İDEOLOJİK-POLİTİK YETERSİZLİK...

İnsanlığın kaderi emperyalist klikler arası mücadelenin sonuçlarına terk edilemez, dedik.

Doğru, ama emperyalist-kapitalist sisteme karşı halihazırda gözlenen ideolojik-politik yetersizlik baki kaldığı sürece değil 15 yıl nice 15 yıl daha açmaz ve çözümsüzlük kaderimiz olmaya devam edecek.

İdeolojik- politik yetersizlik, evet. Yoksa, toplumsal olaylarda, fiili tepkisel tutumda geçmişe kıyasla gerilemeden bahsedilemez.

Antifa hareketi, Arap Baharı, Sarı Yelekliler hareketi, "Kimlik" eksenli(etnik, kültürel, cinsiyet temelli) itiraz ve isyanlar; içeride Cumhuriyet mitingleri, Gezi direnişi, 15 Temmuz direnişi gerek kitlesellik gerekse dinamiklik açısından hiç de geçmişi aratmıyor.

Hele, gelecekte çok daha güçlü tepkilere tanıklık edeceğiz, gidişat onu gösteriyor.

Ancak, sistem bu eylemlerle geriletilemez. Ne tek tek bu türden eylemlerle ne de bunların toplamıyla...

Tersine, güçlü, sert tepkiler çoğu kez içeride ve dışarıda ustaca manipülasyonlarla bizzat muktedirlerin hakimiyetini pekiştiren kullanışlı birer enstrümana dönüşebiliyor. Sıraladığımız örneklerin çoğunda yaşadık, nitekim.

Peki, nereden geliyor bu manipülasyon kapasitesi? Nasıl oluyor da haklılığı, meşruluğu tartışma götürmez tepkilerimiz, eylemlerimiz sistemi sarsmak bir yana pekiştirici bir işleve bürünüyor?

Burada, sistemi kontrol eden aktörlerin, sermaye kastının gücü, ideoloji- kültür üretiminde ve bunları yaymadaki kıyaslanamaz üstünlüğü elbette bir sebeptir. Ancak, tek sebep bu değil.

Tepkilerimiz kompartımanlara sıkışmış durumda. Zaman ve mekan ufku sınırlı ya da tekil sorunlara odaklanmış envai çeşit davanın peşinden sürüklenip gidiyoruz.

Oysa, eğer emperyalist-kapitalist sistemi kastediyorsak, iktisadi, politik, entellektüel boyut içeren ve bunları belli bir tutarlılık içinde birbirine bağlayan bir modelden, paradigmadan bahsediyoruzdur aynı zamanda.
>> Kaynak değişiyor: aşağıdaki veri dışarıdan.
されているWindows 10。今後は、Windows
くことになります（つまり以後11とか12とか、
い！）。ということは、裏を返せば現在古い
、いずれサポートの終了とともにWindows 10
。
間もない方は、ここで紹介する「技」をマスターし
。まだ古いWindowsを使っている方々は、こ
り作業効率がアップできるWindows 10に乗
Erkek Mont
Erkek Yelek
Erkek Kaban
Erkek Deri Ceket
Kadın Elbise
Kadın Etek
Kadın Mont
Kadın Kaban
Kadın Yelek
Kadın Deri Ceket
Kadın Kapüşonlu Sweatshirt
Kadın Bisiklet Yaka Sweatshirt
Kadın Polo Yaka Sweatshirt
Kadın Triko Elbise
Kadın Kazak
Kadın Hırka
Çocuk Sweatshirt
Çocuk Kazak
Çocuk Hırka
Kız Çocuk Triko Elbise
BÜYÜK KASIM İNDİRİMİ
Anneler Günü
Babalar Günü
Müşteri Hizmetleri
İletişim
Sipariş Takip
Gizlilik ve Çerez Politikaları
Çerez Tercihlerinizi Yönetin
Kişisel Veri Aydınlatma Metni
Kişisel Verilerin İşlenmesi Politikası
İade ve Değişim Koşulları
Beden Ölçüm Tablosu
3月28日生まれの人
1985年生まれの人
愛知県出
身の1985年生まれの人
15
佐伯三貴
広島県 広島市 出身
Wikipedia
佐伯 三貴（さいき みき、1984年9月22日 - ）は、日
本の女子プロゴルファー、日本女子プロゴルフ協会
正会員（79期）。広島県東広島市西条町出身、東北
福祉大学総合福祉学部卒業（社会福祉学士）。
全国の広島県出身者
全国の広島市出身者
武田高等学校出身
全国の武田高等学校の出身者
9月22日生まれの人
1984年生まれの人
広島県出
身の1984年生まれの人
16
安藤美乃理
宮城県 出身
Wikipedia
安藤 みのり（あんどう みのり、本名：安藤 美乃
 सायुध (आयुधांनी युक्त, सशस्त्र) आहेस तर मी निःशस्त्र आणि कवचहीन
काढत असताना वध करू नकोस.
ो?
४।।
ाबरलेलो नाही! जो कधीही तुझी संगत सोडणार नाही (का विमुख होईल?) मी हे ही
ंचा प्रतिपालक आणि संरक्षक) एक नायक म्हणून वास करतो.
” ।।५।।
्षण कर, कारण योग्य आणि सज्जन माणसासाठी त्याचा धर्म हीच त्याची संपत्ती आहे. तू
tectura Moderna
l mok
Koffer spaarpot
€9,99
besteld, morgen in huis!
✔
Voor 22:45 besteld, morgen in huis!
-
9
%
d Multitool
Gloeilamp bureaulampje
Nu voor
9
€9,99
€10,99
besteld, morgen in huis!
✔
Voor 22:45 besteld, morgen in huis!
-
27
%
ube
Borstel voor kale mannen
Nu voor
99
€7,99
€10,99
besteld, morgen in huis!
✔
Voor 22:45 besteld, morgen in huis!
Canlı bir paradigma üstelik, şartlara uyum kapasitesi hiç küçümsenemez. Tarihsel seyrüseferi boyunca kapitalizmin dinamizmine tanık olduk. İç evrimine, tarihsel koşulların önüne çıkardığı problemlere doğru yanlış, iyi veya kötü bulsanız da bir biçimde yanıt veren ardışık nüanslarına...

Her daim sömürüyü içermesine rağmen ve üstelik, bugün geldiğimiz noktada insanlığı mahvoluşa sürükleyecek ölümcül donukluk haline koşar adım gitmesine rağmen hala bir paradigmadır kapitalizm. İç tutarlılığa, kendine göre rasyonaliteye sahip bir yaşam formu...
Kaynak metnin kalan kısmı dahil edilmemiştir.